Il Timido Amico Nel Camerino
Sofia seduce il timido amico d’infanzia di suo marito nel camerino.
Il camerino del teatro amatoriale odorava di cipria, stoffe nuove e quel leggero sentore di sudore lasciato dalle prove infinite. Sofia chiuse la porta alle sue spalle e si ritrovò sola con Luca. Il silenzio era denso, rotto solo dal fruscio dei costumi appesi. Lei aveva trent’anni e un corpo che sapeva esattamente come muoversi sotto lo sguardo altrui: fianchi generosi, seno pieno che premeva contro il reggiseno di pizzo nero, gambe lunghe ancora segnate dalla luce calda delle lampadine intorno allo specchio.

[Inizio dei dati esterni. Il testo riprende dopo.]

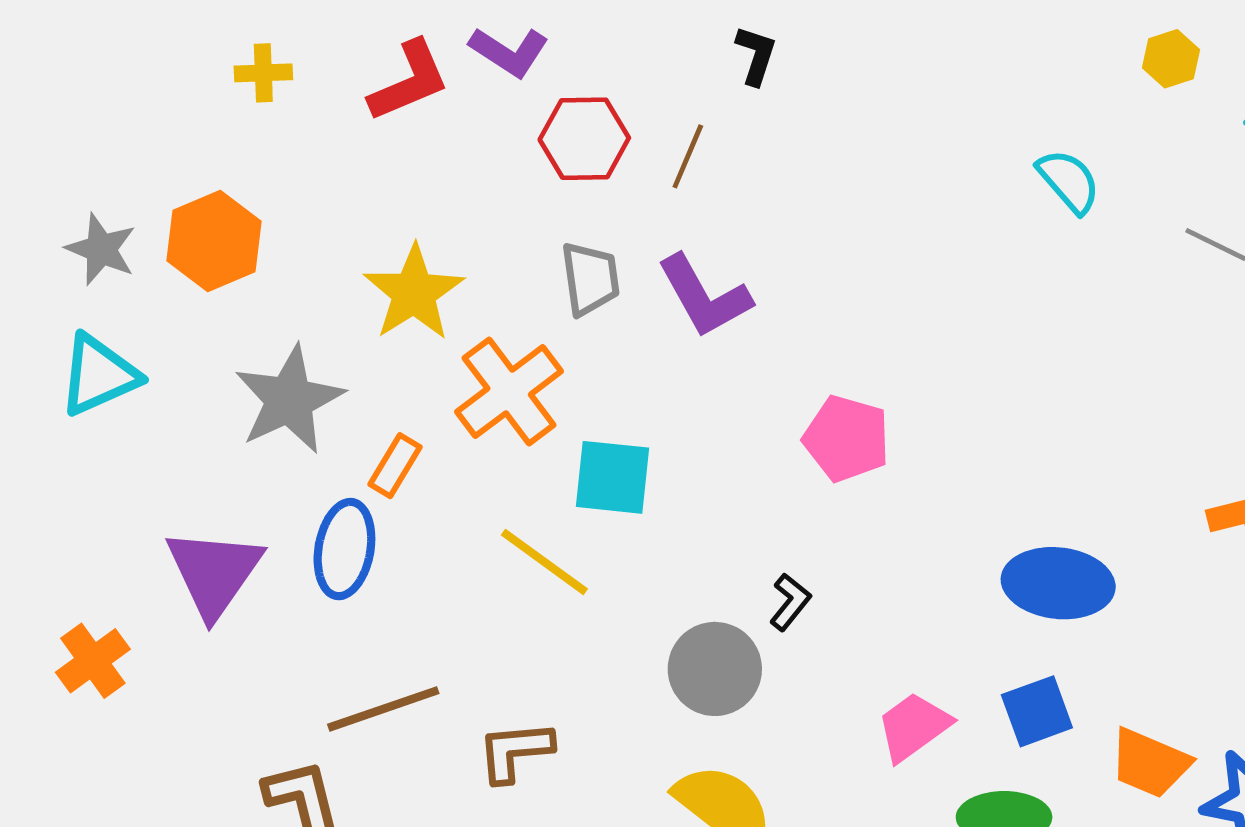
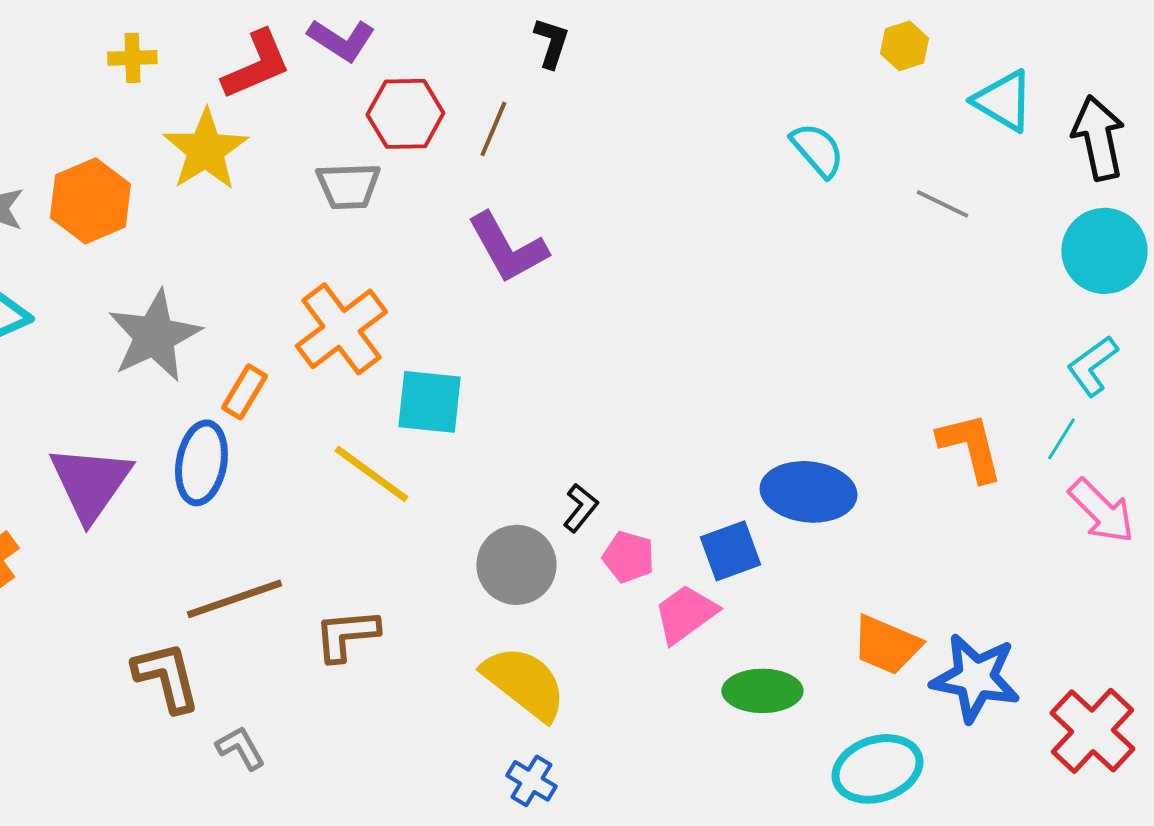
gray trapezoid: (590, 279) -> (348, 186), moved, turned 96
yellow star: (414, 293) -> (205, 150), moved
pink pentagon: (847, 439) -> (628, 557), moved, size x0.7
blue square: (1037, 711) -> (730, 551), moved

Marco, suo marito, le aveva sussurrato quella mattina stesso, mentre le baciava il collo in cucina: «Divertiti, amore. Voglio sapere ogni dettaglio. Luca ti guarda da anni. Fagli assaggiare ciò che sogna.» Sofia aveva sentito un brivido caldo scenderle lungo la schiena. Non era la prima volta che Marco la incoraggiava a essere desiderata, a lasciarsi prendere da un altro mentre lui se ne stava a casa con il cazzo duro solo a immaginare. Quella sera, però, la cosa era diversa. Luca non era un sconosciuto qualsiasi. Era l’amico d’infanzia di Marco, il ragazzo timido che da adolescenti arrossiva ogni volta che Sofia entrava in stanza, e che ancora adesso, a oltre trent’anni, abbassava lo sguardo quando lei gli sorrideva troppo a lungo.

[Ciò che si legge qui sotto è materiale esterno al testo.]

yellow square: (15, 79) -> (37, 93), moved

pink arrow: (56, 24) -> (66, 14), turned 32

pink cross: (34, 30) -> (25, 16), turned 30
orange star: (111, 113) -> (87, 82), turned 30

Luca stava in un angolo, con le mani conficcate nelle tasche dei jeans, fingendo di sistemare un appendiabiti. I suoi occhi scuri, però, non riuscivano a restare lontani da lei. Sofia sfilò lentamente la maglietta, restando solo con il reggiseno e la gonna corta. Si girò di tre quarti verso lo specchio, offrendogli il profilo del seno e la linea della schiena nuda.
«Mi aiuti a farmi un’idea di questo abito?» chiese con voce bassa, calda. Prese il costume stretto, un pezzo di velluto rosso che doveva essere una prostituta di un’opera verista, e lo fece scivolare lungo il corpo. Il tessuto si teneva appena, lasciando scoperte le spalle e spingendo il seno in alto. Si girò verso di lui. «Che ne dici? Mi sta bene?»
Luca deglutì. La erezione gli tendeva già i jeans in modo evidente; non riusciva a nasconderla. «Sei… sei bellissima, Sofia. Come sempre.»
Lei si avvicinò di un passo. Poi di un altro. Il sorriso le si fece malizioso, le labbra leggermente dischiuse. «Marco mi ha detto che ti piaccio da una vita. Che mi guardi quando pensi che non te ne accorga. È vero?»
Luca arrossì fino alle orecchie, ma non indietreggiò. Sofia prese la sua mano grande e calda e se la posò sui fianchi, facendola scivolare sotto il velluto fino a farle sentire la pelle nuda della coscia. «Mi ha dato il permesso di divertirmi con te. Sa tutto. Anzi, lo vuole. Vuole che tu mi tocchi. Vuole che io ti dica quanto ho voglia di sentire il tuo cazzo dentro di me.»
Il respiro di Luca si fece corto, irregolare. «Sofia… non so se…»
Lei gli salì sulle punte e gli baciò la bocca. All’inizio fu un contatto leggero, poi approfondì, aprendo le labbra, cercando la lingua di lui con la propria. Luca gemette contro di lei e finalmente le mani le strinsero i fianchi con forza, poi salirono, sfiorando il seno ancora coperto. Sofia gli guidò le dita sotto la coppa del reggiseno, facendogli sentire il capezzolo già duro. «Toccami. Non avere paura.»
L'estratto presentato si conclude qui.